Des ouïghoures transformées après leur passage dans des camps

Ces femmes musulmanes originaires de la région du Xinjiang, au nombre d'une quarantaine et mariées à des négociants du Pakistan voisin, étaient internées dans le cadre d'un vaste programme controversé de déradicalisation mené par Pékin. Elles en ont été libérées ces derniers mois à condition qu'elles démontrent leur "capacité d'adaptation à la société chinoise", par exemple en mangeant du porc ou en buvant de l'alcool.

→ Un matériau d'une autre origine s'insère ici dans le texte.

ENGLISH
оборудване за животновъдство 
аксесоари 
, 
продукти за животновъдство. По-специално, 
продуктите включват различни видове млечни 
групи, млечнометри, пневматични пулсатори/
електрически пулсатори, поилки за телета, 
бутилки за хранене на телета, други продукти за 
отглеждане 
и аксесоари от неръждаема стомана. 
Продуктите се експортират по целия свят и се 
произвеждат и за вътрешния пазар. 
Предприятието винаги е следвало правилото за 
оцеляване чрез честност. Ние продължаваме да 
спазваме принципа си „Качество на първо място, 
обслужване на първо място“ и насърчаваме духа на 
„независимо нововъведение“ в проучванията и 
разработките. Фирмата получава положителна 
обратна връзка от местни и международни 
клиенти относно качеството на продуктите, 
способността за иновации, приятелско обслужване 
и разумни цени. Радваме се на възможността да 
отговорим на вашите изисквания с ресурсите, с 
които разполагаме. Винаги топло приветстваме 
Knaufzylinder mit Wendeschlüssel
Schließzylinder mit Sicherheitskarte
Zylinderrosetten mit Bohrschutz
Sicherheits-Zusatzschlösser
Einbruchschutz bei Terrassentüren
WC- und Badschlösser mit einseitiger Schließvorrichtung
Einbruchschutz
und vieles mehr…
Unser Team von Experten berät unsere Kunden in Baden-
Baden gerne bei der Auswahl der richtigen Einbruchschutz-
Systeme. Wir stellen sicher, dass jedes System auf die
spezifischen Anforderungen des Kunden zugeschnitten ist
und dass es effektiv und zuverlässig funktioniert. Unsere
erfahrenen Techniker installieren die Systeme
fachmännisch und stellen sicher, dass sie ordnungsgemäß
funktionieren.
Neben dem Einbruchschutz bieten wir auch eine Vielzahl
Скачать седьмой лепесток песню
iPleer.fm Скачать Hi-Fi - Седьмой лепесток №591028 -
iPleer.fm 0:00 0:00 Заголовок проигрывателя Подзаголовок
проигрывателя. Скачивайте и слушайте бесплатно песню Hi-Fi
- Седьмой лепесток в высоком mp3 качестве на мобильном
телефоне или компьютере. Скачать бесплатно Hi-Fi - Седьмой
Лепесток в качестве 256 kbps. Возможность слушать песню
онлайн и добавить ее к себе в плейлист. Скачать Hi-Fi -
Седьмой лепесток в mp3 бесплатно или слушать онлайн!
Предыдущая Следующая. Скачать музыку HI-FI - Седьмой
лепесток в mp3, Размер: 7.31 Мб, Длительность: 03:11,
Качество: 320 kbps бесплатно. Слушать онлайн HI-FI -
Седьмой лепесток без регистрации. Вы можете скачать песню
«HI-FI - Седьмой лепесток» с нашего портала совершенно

Près d'un million de citoyens chinois, dont des Ouïghours et des membres d'autres ethnies musulmanes, sont ou ont été détenus dans des camps de rééducation de la région. La Chine assure qu'il s'agit de "centres de formation professionnelle" destinés à renforcer l'employabilité des habitants et à les éloigner de toute radicalisation islamiste.

AFP / G. Abbas

Les maris pakistanais de ces femmes, qui réclamaient depuis des mois leur libération, estiment qu'elles ont été visées en raison de leurs liens avec le Pakistan, une république islamique. Toutes sont mariées à des hommes d'affaires pakistanais qui retournent chaque année dans leur pays d'origine pour renouveler leur visa ou pour faire du négoce, tandis qu'elles restent au Xinjiang.

L'AFP a pu s'entretenir avec neuf de ces maris, qui ont tous affirmé que leurs épouses avaient été libérées sous conditions et demeureraient sous observation des autorités chinoises pendant trois mois. Durant cette période, "elles observeront sa capacité d'adaptation à la société chinoise et si elles la considèrent comme inadaptée, elle sera renvoyée", a expliqué l'un d'eux sous couvert d'anonymat. Ce mari a rendu visite à sa femme au Xinjiang après sa libération en mars. "Elle priait régulièrement, mais maintenant, c'est terminé, et elle a commencé à boire de l'alcool à l'occasion lorsqu'elle va au restaurant", relate-t-il.

"Mon épouse a été transformée"

Un autre négociant spécialisé dans le commerce de pierres, qui a également récemment retrouvé sa femme au Xinjiang, dit avoir vécu une expérience similaire. "Mon épouse, une musulmane pratiquante, a été transformée en quelqu'un que je n'aurais pas pu imaginer. Elle a cessé de prier, elle boit et mange du porc", raconte-t-il.

Sa femme lui a dit qu'elle "pense que ses parents, ou ses frères et sœurs l'espionnent peut-être et qu'elle n'a donc pas le choix", poursuit-il. "Le pire, c'était son silence", souligne-t-il. "Elle soupçonne tout le monde, ses parents, sa famille, même moi. Je crains que notre mariage ne dure pas car elle est devenue une toute autre personne, quelqu'un que je ne connais pas", souligne-t-il.

James Leibold, expert dans les questions de sécurité en Chine à l'université australienne de La Trobe, note que la politique de surveillance mise en place au Xinjiang donne aux autorités "une confiance accrue" en leur capacité à surveiller de près ceux qui quittent les camps. Maya Wang, spécialiste de la Chine pour Human Rights Watch, note que son organisation a eu vent de personnes libérées des camps et se trouvant désormais sous résidence surveillée ou très restreintes dans leurs déplacements.